Scriptless scripts represent a way to design cryptographic protocols on Bitcoin that avoids executing explicit smart contracts. The core idea is to use cryptographic algorithms to achieve the desired functionality instead of using scripts. Adaptor signatures and multi-signatures are foundational building blocks of Scriptless Scripts. With Scriptless Scripts, transactions can be smaller than conventional transactions, thus reducing transaction fees.
Scriptless Scripts can be used to implement logic gate commitments in the BitVM circuit, saving BitVM script space and enhancing BitVM efficiency, using Schnorr multi-signature and Adaptor signatures instead of providing hash values and pre-images like the BitVM solution. Although current Scriptless Scripts schemes can reduce BitVM script space, they require extensive interaction between the prover and challenger to combine public keys. Future improvements will aim to integrate Scriptless Scripts into specific BitVM functional modules.
The current BitVM challenge requires permission because a Bitcoin UTXO can only be executed once, leading to a situation where a malicious verifier could “waste” the contract by challenging an honest prover. BitVM is currently restricted to a two-party challenge model. A malicious prover could use a verifier under his control to initiate a challenge and “waste” the contract, thus ensuring his malicious action succeeds while other verifiers cannot prevent this behavior. Therefore, on top of Bitcoin, it is necessary to research a permissionless multi-party OP challenge protocol that could expand BitVM’s existing 1-of-n trust model to 1-of-N, where N is much larger than n. Additionally, it’s important to address issues of collusion between challengers and provers or malicious challenges that “waste” contracts to achieve a more trust-minimized BitVM protocol.
A permissionless multi-party challenge allows anyone to participate without a whitelist, meaning users can withdraw from L2 without the involvement of any trusted third party. Moreover, any user wanting to engage in the OP challenge protocol can question and remove invalid withdrawals.
Expanding BitVM into a permissionless multi-party challenge model involves addressing the following attacks:
Sybil attacks: Even if an attacker creates multiple identities to participate in the dispute challenge, a single honest participant should still be able to win the dispute. If the cost for an honest participant to defend the correct result grows linearly with the number of attackers, the cost for the honest participant to win the dispute becomes impractical and vulnerable to Sybil attacks when involving a large number of attackers. The paper “Permissionless Refereed Tournaments” proposes a dispute resolution algorithm that changes the game rules, where the cost for a single honest participant to win the dispute grows logarithmically, not linearly, with the number of opponents.

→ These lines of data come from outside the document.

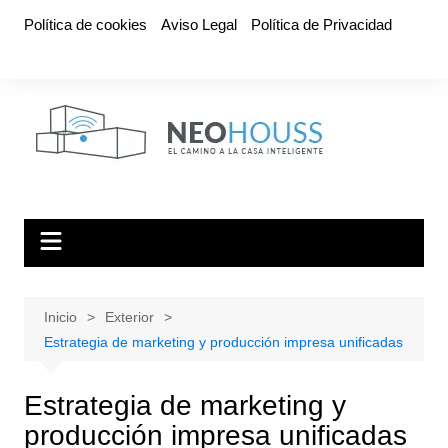
Saltar
Política de cookies
Aviso Legal
Política de Privacidad
al
contenido
Inicio
Exterior
Estrategia de marketing y producción impresa unificadas
Estrategia de marketing y
producción impresa unificadas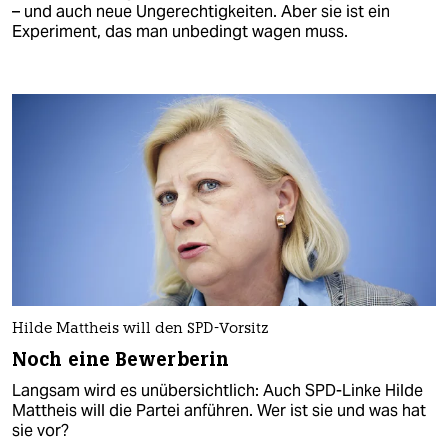
– und auch neue Ungerechtigkeiten. Aber sie ist ein
Experiment, das man unbedingt wagen muss.
Hilde Mattheis will den SPD-Vorsitz
Noch eine Bewerberin
Langsam wird es unübersichtlich: Auch SPD-Linke Hilde
Mattheis will die Partei anführen. Wer ist sie und was hat
sie vor?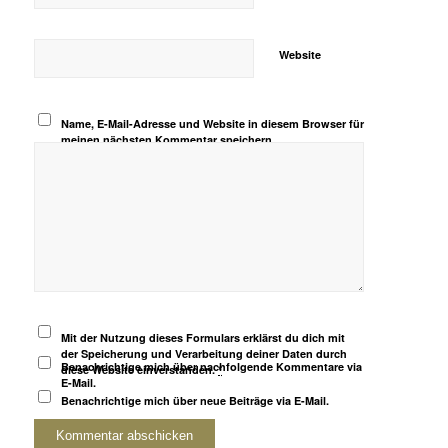
Website
Name, E-Mail-Adresse und Website in diesem Browser für
meinen nächsten Kommentar speichern.
Mit der Nutzung dieses Formulars erklärst du dich mit
der Speicherung und Verarbeitung deiner Daten durch
Benachrichtige mich über nachfolgende Kommentare via
diese Website einverstanden.
*
E-Mail.
Benachrichtige mich über neue Beiträge via E-Mail.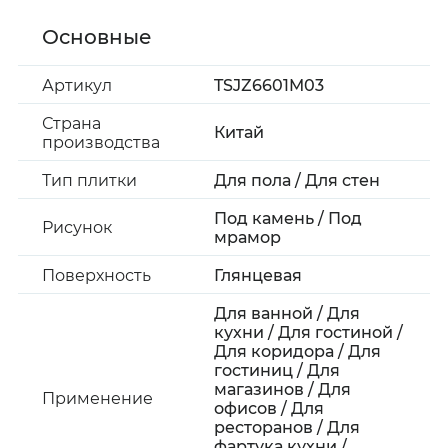
Основные
Артикул
TSJZ6601M03
Страна
Китай
производства
Тип плитки
Для пола / Для стен
Под камень / Под
Рисунок
мрамор
Поверхность
Глянцевая
Для ванной / Для
кухни / Для гостиной /
Для коридора / Для
гостиниц / Для
магазинов / Для
Применение
офисов / Для
ресторанов / Для
фартука кухни /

Delay attacks: An individual or group of malicious actors follow a strategy to prevent or delay the confirmation of the correct result (like withdrawing assets to L1) on L1, forcing the honest prover to spend L1 transaction fees. To mitigate this issue, challengers could be required to make an upfront stake. If a challenger launches a delay attack, their stake would be forfeited. However, if attackers are willing to sacrifice their stake to some extent to pursue delay attacks, there should be strategies to reduce the impact of these attacks. The algorithm proposed in the paper “BoLD: Bounded Liquidity Delay in a Rollup Challenge Protocol” ensures that the worst-case delay caused by the attacker is capped, regardless of how much stake the attacker is willing to lose.
In the future, there will be an exploration of a BitVM permissionless multi-party challenge model that is resistant to these attacks and suitable for the characteristics of Bitcoin.
The exploration of BitVM technology is just beginning, and in the future, more optimizations will be explored and practiced to achieve scaling for Bitcoin and enrich the Bitcoin ecosystem.